> [Material provided]
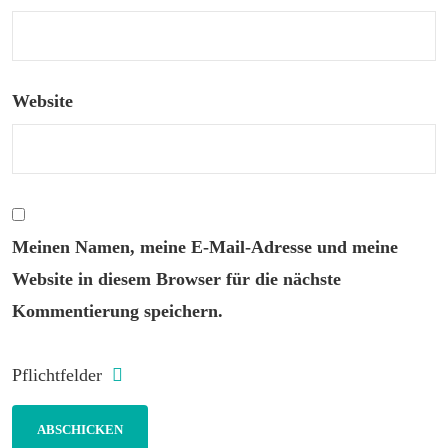
Website
Meinen Namen, meine E-Mail-Adresse und meine
Website in diesem Browser für die nächste
Kommentierung speichern.
Pflichtfelder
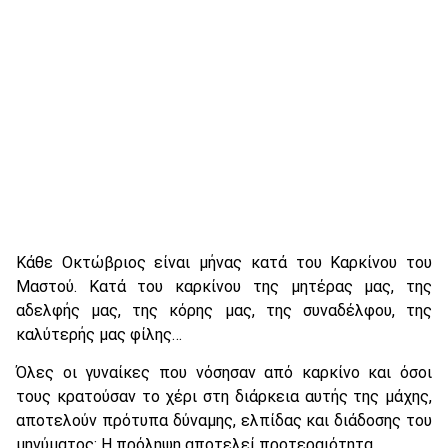
Κάθε Οκτώβριος είναι μήνας κατά του Καρκίνου του
Μαστού. Κατά του καρκίνου της μητέρας μας, της
αδελφής μας, της κόρης μας, της συναδέλφου, της
καλύτερής μας φίλης…
Όλες οι γυναίκες που νόσησαν από καρκίνο και όσοι
τους κρατούσαν το χέρι στη διάρκεια αυτής της μάχης,
αποτελούν πρότυπα δύναμης, ελπίδας και διάδοσης του
μηνύματος: Η πρόληψη αποτελεί προτεραιότητα.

> [Task objective]
The task calls for every line of the material that contains the string "Website".

> [Problem solution]
Website
Website in diesem Browser für die nächste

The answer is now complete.